Disabled-2 (Dab2) is an adaptor protein that plays critical roles in various biological processes, including protein endocytosis, platelet activation and aggregation, tumor growth, and development. In platelets, Dab2 associates with membrane sulfatide at the platelet surface, modulating platelet inside-out and outside-in signaling pathways. A Dab2-derived peptide, named the sulfatide-binding peptide (SBP), is the minimal unit of Dab2 to exert its function as a negative regulator of platelet activation and aggregation. The work of this thesis refines the model of Dab2 SBP binding to sulfatide and provides structural and functional insights into the mechanism by which Dab2 SBP modulates platelet activation.
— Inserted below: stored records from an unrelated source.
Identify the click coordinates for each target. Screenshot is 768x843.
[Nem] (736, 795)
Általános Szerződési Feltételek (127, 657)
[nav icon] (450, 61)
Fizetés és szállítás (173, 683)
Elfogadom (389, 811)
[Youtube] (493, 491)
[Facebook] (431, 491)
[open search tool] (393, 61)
Using molecular docking, lipid-protein overlay assay, nuclear magnetic resonance, and surface plasma resonance tools, this work identifies the critical residues within two major regions responsible for sulfatide interaction. First, docking a sulfatide to Dab2 SBP, a hydrophilic region, primarily mediated by Arg42, is thought to be responsible for the association with the sulfatide headgroup. We observed that Arg 42 could directly interact with sulfatide by forming hydrogen bonds with the OS atoms in the sulfatide head group. Further lipid-protein overlay assay and surface plasma resonance experiments confirmed that both the positive charge and stereochemistry of the side chain of Dab2 SBP Arg42 are required for the sulfatide binding. Moreover, Arg42 is found to be critical in the inhibition of P-selectin expression on activated platelets. The residues nearby Arg42 (i.e., Glu33, Ty38, and Lys 44) also contribute to sulfatide interaction. Second, the second polybasic motif located at the C-terminal -helix 2 is considered to interact with the acyl chain through hydrophobic interactions rather than direct binding to the charged sulfatide head group. Lysine residues in this region are suggested to exert a dual role in sulfatide association, that is, by favoring electrostatic interactions with the negatively-charged sulfatide and/or by employing their flexible hydrocarbon spacers for hydrophobic interactions with membrane lipids. Consistent with this suggestion, we found a hydrophobic patch in the wild type Dab2 SBP structure surrounded by Lys49, Lys51, and Lys53. Furthermore, the role of the second sulfatide binding motif in sulfatide binding is confirmed by mutagenesis analysis and lipid-protein overlay assays, highlighting the ability of molecular docking to accurately predict critical residues responsible for sulfatide binding.

In summary, this work provides a detailed structural basis for Dab2 recognition by sulfatide through multiple biophysical methods. The corresponding biological implications in the inhibition of platelet activation are also evaluated by flow cytometry. By elucidating the underlying mechanisms of Dab2 mediating platelet activation through sulfatide binding, we provided structural and functional insights for designing a Dab2-derived peptide with altered sulfatide recognition features in platelets, which can be further employed in antiplatelet therapy.